Records excerpted from a collection
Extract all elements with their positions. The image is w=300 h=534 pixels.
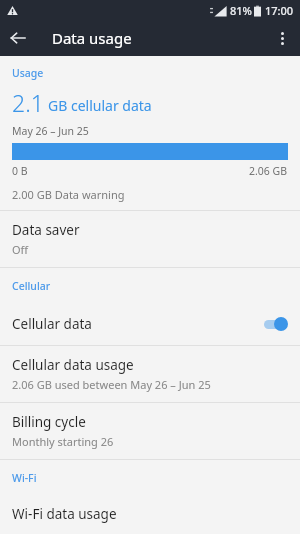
staticText: Cellular <box>12 279 51 293</box>
button[interactable]: Cellular data usage <box>0 346 300 402</box>
staticText: Off <box>12 242 29 257</box>
staticText: Monthly starting 26 <box>12 434 114 449</box>
staticText: Data usage <box>52 28 132 48</box>
staticText: Data saver <box>12 221 80 239</box>
staticText: Wi-Fi <box>12 471 37 485</box>
staticText: Cellular data <box>12 315 92 333</box>
staticText: 0 B <box>12 164 28 178</box>
staticText: Billing cycle <box>12 413 86 431</box>
staticText: May 26 – Jun 25 <box>12 124 89 138</box>
staticText: Usage <box>12 66 44 80</box>
staticText: 17:00 <box>265 3 294 18</box>
button[interactable]: Billing cycle <box>0 403 300 459</box>
staticText: 2.06 GB <box>249 164 288 178</box>
button[interactable]: More options <box>264 20 300 56</box>
button[interactable]: Cellular data <box>0 303 300 345</box>
button[interactable]: Back <box>0 20 36 56</box>
button[interactable]: Data saver <box>0 211 300 267</box>
button[interactable]: Usage <box>0 56 300 210</box>
staticText: 2.06 GB used between May 26 – Jun 25 <box>12 377 211 392</box>
staticText: Cellular data usage <box>12 356 134 374</box>
staticText: Wi-Fi data usage <box>12 505 117 523</box>
staticText: GB cellular data <box>48 96 152 115</box>
button[interactable]: Wi-Fi data usage <box>0 495 300 534</box>
staticText: 2.00 GB Data warning <box>12 187 125 202</box>
staticText: 81% <box>230 3 252 18</box>
staticText: 2.1 <box>12 87 44 118</box>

* _Task description_
Pick each line holding the word "saver" out of the data and copy it.

* _Solution for this problem_
staticText: Data saver <box>12 221 80 239</box>
button[interactable]: Data saver <box>0 211 300 267</box>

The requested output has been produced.